# Honda EU70is starter issue?



## General31 (Jul 4, 2021)

Hi , I have a Honda EU70is with around 1100hrs on it. Today when I went to start it there was nothing happening when I turn the key and pushed the starter button. The display didnt light up . It did cord start. I went home and swap out the battery but that didn't change anything. When it is running and I select option 4 on the display it shows 0.0 . What's my next option? I did check the fuses and they appear ok , but could it be the 3 amp fuse?


----------



## iowagold (Jan 22, 2020)

did you use a brand new battery?
we have switched over to lithium batteries on these.

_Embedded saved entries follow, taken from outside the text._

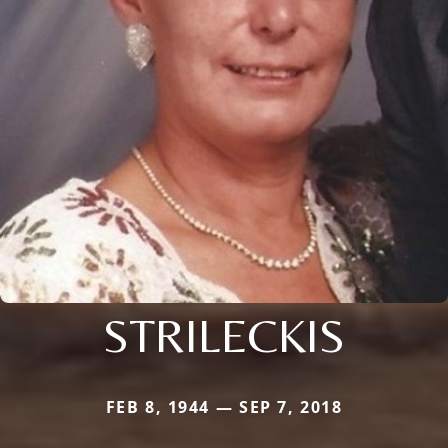
STRILECKIS
FEB 8, 1944 — SEP 7, 2018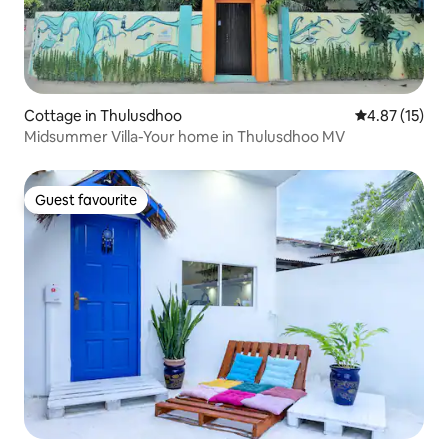
Cottage in Thulusdhoo
4.87 out of 5
4.87 (15)
Midsummer Villa-Your home in Thulusdhoo MV
Guest favourite
Guest favourite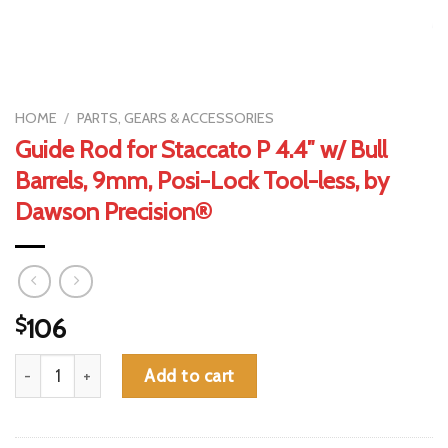
HOME
/
PARTS, GEARS & ACCESSORIES
Guide Rod for Staccato P 4.4″ w/ Bull
Barrels, 9mm, Posi-Lock Tool-less, by
Dawson Precision®
$
106
Guide Rod for Staccato P 4.4" w/ Bull Barrels, 9mm, Posi-Lock 
Add to cart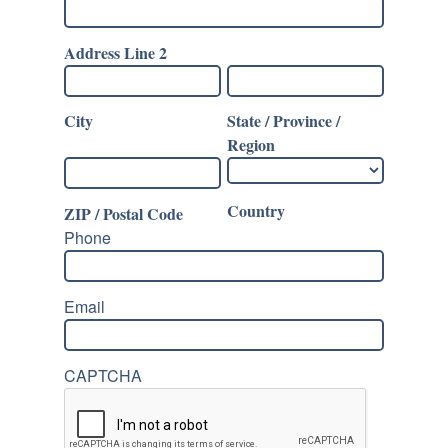
Address Line 2
City
State / Province /
Region
Country
ZIP / Postal Code
Phone
Email
CAPTCHA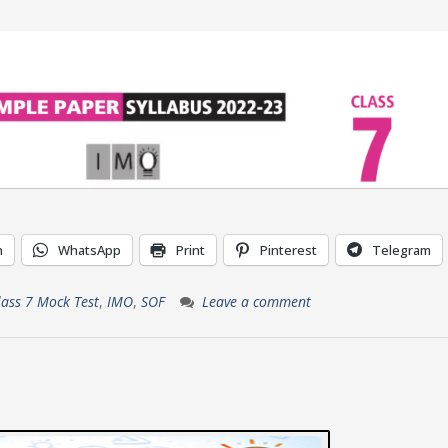
n
WhatsApp
Print
Pinterest
Telegram
lass 7 Mock Test
,
IMO
,
SOF
Leave a comment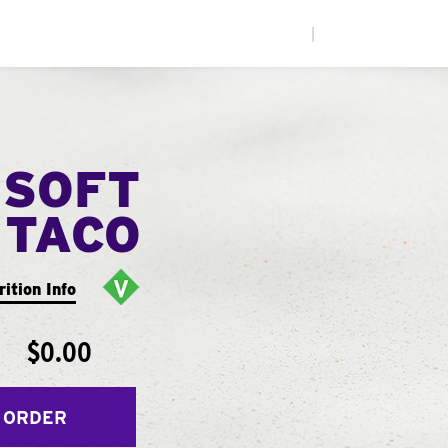
|
 SOFT
TACO
rition Info
$0.00
 ORDER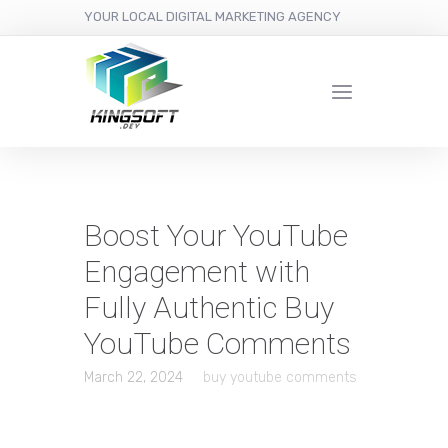
YOUR LOCAL DIGITAL MARKETING AGENCY
Boost Your YouTube
Engagement with
Fully Authentic Buy
YouTube Comments
March 22, 2024
buy youtube comments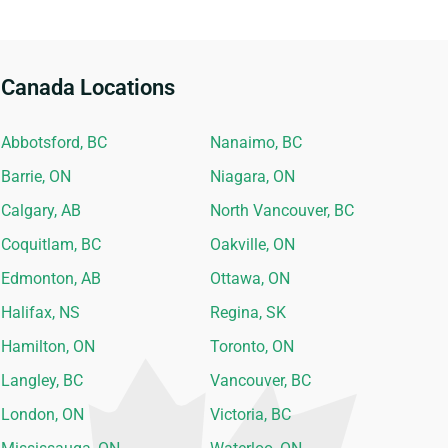
Canada Locations
Abbotsford, BC
Nanaimo, BC
Barrie, ON
Niagara, ON
Calgary, AB
North Vancouver, BC
Coquitlam, BC
Oakville, ON
Edmonton, AB
Ottawa, ON
Halifax, NS
Regina, SK
Hamilton, ON
Toronto, ON
Langley, BC
Vancouver, BC
London, ON
Victoria, BC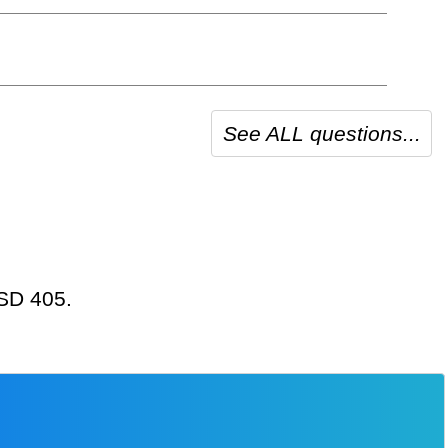
See ALL questions...
USD 405.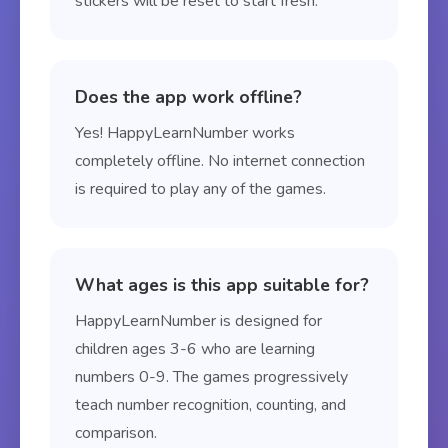
stickers will be reset to start fresh.
Does the app work offline?
Yes! HappyLearnNumber works
completely offline. No internet connection
is required to play any of the games.
What ages is this app suitable for?
HappyLearnNumber is designed for
children ages 3-6 who are learning
numbers 0-9. The games progressively
teach number recognition, counting, and
comparison.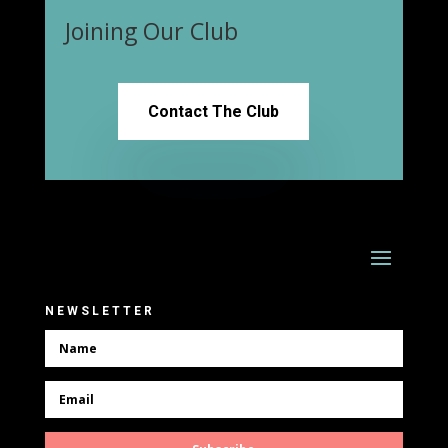
Joining Our Club
Contact The Club
NEWSLETTER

also make sure they battery connections are right on the pos and neg.
and they are clean and bright.

do you have the service manual?
you need it for sure to help with the steps


----------



## drmerdp (Apr 10, 2018)

Check the fuses. In the battery compartment.


----------



## pipe (Jun 27, 2021)

Fuse - Honda EU70is Owner's Manual [Page 69]


Honda EU70is Manual Online: Fuse. If the fuse is blown, the starter motor will not operate. In the event of fuse failure, locate the cause of failure and repair it before you continue operation. If the fuse continues to fail, discontinue generator use and consult your servicing dealer.




www.manualslib.com


----------